A grin quirks my lips. “That’s hard to argue with.”
She smiles, too, but there are tears in her eyes, and I can see that this has been weighing as heavily on her as it has on me.
“Can we go inside?”
She nods, moving out of the doorway to allow me inside. “Holden has the kids at his mom’s, so it’s just us.”
I lift a brow. “I’m interrupting your solo, child-free time?”
She points at the shoes on her feet, the ones she’s kicking off. “I was just about to drive to the cabin to find you. I tried giving you space, but I couldn’t do it anymore.”
Warmth glows in my chest, spreading outward and chasing away the cold that’s seeped into my soul.
I follow her into the living room and we take a seat on the wide, leather couch. Outside, the sun is just beginning to set, arcing through the windows that stretch from the ground all the way up to the two-story ceilings. They open onto a deck that faces the mountains. In the distance, when the haze isn’t too dense, you can make out the river that winds through the valleysand deposits into the lake. It’s a stunning view from the coziest, most beautiful home that Holden designed and built himself based on the dreams Wren had in her head.
I love it, but it also makes me ache for something I’ve never quite been able to put my finger on. I’ve always considered myself independent, able to take care of myself and be the person others can rely on instead of the one who needs to rely on others. But this house makes me feel like it wouldn’t be so bad to let someone in, let them do something for me, take care of me in a way that feels intricately entwined with my deepest desires.
“You wouldn’t have found me at the cabin,” I tell Wren. “I’ve been staying at the Airstream.”
Her brows lift, disappearing beneath the fringe of her curly bangs. “Did something happen between you and Jack?”
My bottom lip catches between my teeth, and I gnaw at it. “Nothing happened, but it almost did. And we both wanted something to happen.”
Her eyes widen. “Tell me everything.”
So I do, and it feels sogoodto get it off my chest, to tell my best friend about the guy I have a crush on as she sits across from me, her feet tucked under my legs, her hand pressed to her lips.
When I finish, she says, “Stevie, I’m so sorry about what I said the other day. Everything happened with Jack and then I bombarded you at the worst possible time. You should have hit me in the boob.”
I chortle, and it bounces around the house. “We haven’t had a boob fight since middle school.”
“I haven’t acted that stupid since then either,” she says.
A sigh heaves out of me, and I nudge her with my foot. “You weren’t stupid. You were right.” The realization came to me last night as I was staring up at my glow-in-the-dark stars, the ones I had taken down and restuck, now forming actual constellationson my ceiling. I have let my world shrink, and I’ve let go of things that make me happy in my need to feel needed.

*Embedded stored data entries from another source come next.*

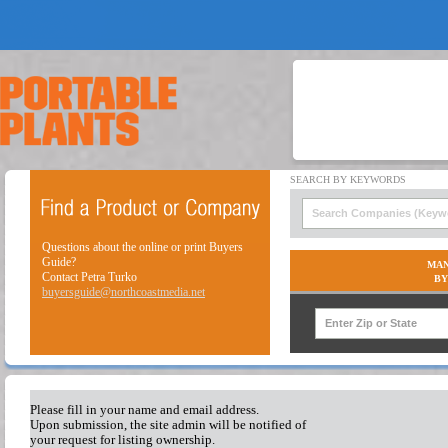
Questions about the online or print Buyers
Guide?
MAN
Contact Petra Turko
BY
buyersguide@northcoastmedia.net
Please fill in your name and email address.
Upon submission, the site admin will be notified of
your request for listing ownership.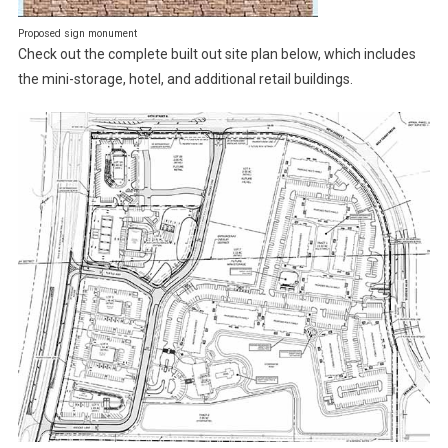
Proposed sign monument
Check out the complete built out site plan below, which includes
the mini-storage, hotel, and additional retail buildings.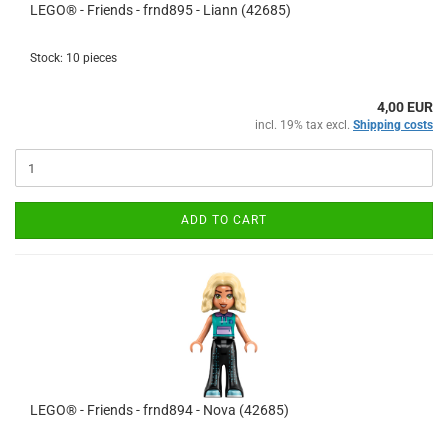
LEGO® - Friends - frnd895 - Liann (42685)
Stock: 10 pieces
4,00 EUR
incl. 19% tax excl.
Shipping costs
ADD TO CART
LEGO® - Friends - frnd894 - Nova (42685)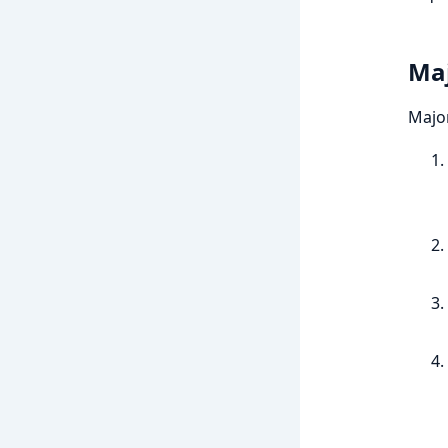
Maj
Majo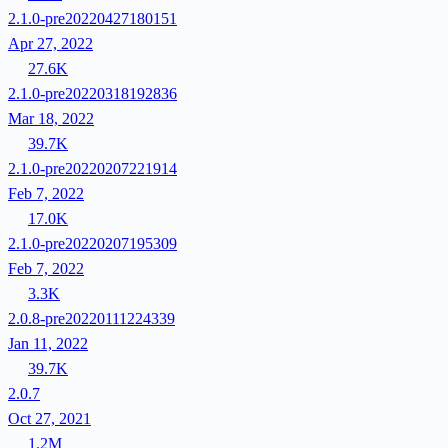
2.1.0-pre20220427180151
Apr 27, 2022
27.6K
2.1.0-pre20220318192836
Mar 18, 2022
39.7K
2.1.0-pre20220207221914
Feb 7, 2022
17.0K
2.1.0-pre20220207195309
Feb 7, 2022
3.3K
2.0.8-pre20220111224339
Jan 11, 2022
39.7K
2.0.7
Oct 27, 2021
1.2M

She moves so we’re sitting side by side, pressed together from shoulder to thigh. Her hair is in my face again, but I don’t mind. “I could have said it in a nicer way.”
A smile tugs up the corners of my lips like marionette strings. “Okay, I’ll give you that one.”
Her expression grows serious. “Stevie, can I ask you something? At the risk of starting another argument.”
I swallow, taking in her grave eyes. “Go ahead.”
She’s silent for a moment, chewing on the inside of her cheek. “Are you actually happy here? I know you love your family and your friends and your job and your land. But are you really, truly, incandescently happy?”
“Incandescently happy?” I ask, bemused.
She nods, serious. “Yes. Because as hard as being a working mom is, and as boring as it is to plan what we’re going to eat every day for the rest of our lives, and as frustrating as it is to balance school, work, and extracurricular schedules, I still wake up every single day wondering how I got so lucky. Sometimes, Holden holds me and I just cry because I can’t believe this is my life, and I’m so outrageously happy to have it. It’s like I have imposter syndrome, like I can’t believe that I could deserve all of this goodness. It’s overwhelming.” She says all of this in a rush, her words tripping over themselves to come out. “And if that’s how you feel here, then please, hit me in the boob for suggesting otherwise, but sometimes I look at you, and you have this faraway look in your eyes, and I wonder.”
I blink at her, throat thick. It feels like a band is tightening around my middle, cutting off my oxygen. “Wonder what?”
“If you would have chosen a different life if you hadn’t felt like you needed to stay here.”